Fix race in spl_kmem_cache_reap_now()

The current code contains a race condition that triggers when bit 2 in spl.spl_kmem_cache_expire is set, spl_kmem_cache_reap_now() is invoked and another thread is concurrently accessing its magazine. spl_kmem_cache_reap_now() currently invokes spl_cache_flush() on each magazine in the same thread when bit 2 in spl.spl_kmem_cache_expire is set. This is unsafe because there is one magazine per CPU and the magazines are lockless, so it is impossible to guarentee that another CPU is not using its magazine when this function is called. The solution is to only touch the local CPU's magazine and leave other CPU's magazines to other CPUs.
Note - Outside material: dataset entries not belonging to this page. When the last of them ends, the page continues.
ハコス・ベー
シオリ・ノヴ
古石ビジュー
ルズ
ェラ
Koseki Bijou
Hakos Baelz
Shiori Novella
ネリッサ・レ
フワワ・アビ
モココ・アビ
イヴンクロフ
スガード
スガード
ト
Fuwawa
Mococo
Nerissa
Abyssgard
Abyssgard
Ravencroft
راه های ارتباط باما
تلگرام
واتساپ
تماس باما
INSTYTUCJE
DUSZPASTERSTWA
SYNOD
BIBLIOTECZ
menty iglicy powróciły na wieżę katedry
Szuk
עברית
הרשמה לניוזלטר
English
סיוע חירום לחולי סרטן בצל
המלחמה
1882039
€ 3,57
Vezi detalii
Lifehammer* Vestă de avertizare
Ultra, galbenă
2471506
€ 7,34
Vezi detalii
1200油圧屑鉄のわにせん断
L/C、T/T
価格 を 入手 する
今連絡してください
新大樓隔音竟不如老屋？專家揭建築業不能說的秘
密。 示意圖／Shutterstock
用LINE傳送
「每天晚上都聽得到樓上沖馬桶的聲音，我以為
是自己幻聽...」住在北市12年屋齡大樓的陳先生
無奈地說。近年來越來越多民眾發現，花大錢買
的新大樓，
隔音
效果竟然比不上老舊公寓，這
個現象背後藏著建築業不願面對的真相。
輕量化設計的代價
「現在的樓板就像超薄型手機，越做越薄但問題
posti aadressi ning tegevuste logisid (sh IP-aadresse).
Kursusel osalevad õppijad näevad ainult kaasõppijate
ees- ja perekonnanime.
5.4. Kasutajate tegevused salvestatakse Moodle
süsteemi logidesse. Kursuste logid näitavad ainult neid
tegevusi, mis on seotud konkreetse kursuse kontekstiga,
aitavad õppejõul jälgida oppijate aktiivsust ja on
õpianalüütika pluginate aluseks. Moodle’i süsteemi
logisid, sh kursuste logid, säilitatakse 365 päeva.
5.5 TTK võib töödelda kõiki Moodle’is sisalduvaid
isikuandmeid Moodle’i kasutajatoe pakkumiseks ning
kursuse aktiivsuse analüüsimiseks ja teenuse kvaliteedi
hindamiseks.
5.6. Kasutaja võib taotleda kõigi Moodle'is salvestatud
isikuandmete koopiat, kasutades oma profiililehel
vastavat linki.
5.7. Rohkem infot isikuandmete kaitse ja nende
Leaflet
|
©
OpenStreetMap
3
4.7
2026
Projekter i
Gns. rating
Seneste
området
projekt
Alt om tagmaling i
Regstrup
Reported-by: DHE Signed-off-by: Richard Yao <ryao@gentoo.org> Signed-off-by: Brian Behlendorf <behlendorf1@llnl.gov> Closes #274
2025-12-01 09:32:08 +03:00 · 2013-08-04 19:35:08 -04:00 · 2013-08-04 19:35:08 -04:00 · 251e7a779b
commit 251e7a779b
parent ba06298072
1 changed files with 5 additions and 5 deletions
--- a/module/spl/spl-kmem.c
+++ b/module/spl/spl-kmem.c
@ -2196,12 +2196,12 @@ spl_kmem_cache_reap_now(spl_kmem_cache_t *skc, int count)
 	/* Reclaim from the magazine then the slabs ignoring age and delay. */
 	if (spl_kmem_cache_expire & KMC_EXPIRE_MEM) {
 		spl_kmem_magazine_t *skm;
-		int i;
+		unsigned long irq_flags;
-		for_each_online_cpu(i) {
+		local_irq_save(irq_flags);
-			skm = skc->skc_mag[i];
+		skm = skc->skc_mag[smp_processor_id()];
-			spl_cache_flush(skc, skm, skm->skm_avail);
+		spl_cache_flush(skc, skm, skm->skm_avail);
-		}
+		local_irq_restore(irq_flags);
 	}
 	spl_slab_reclaim(skc, count, 1);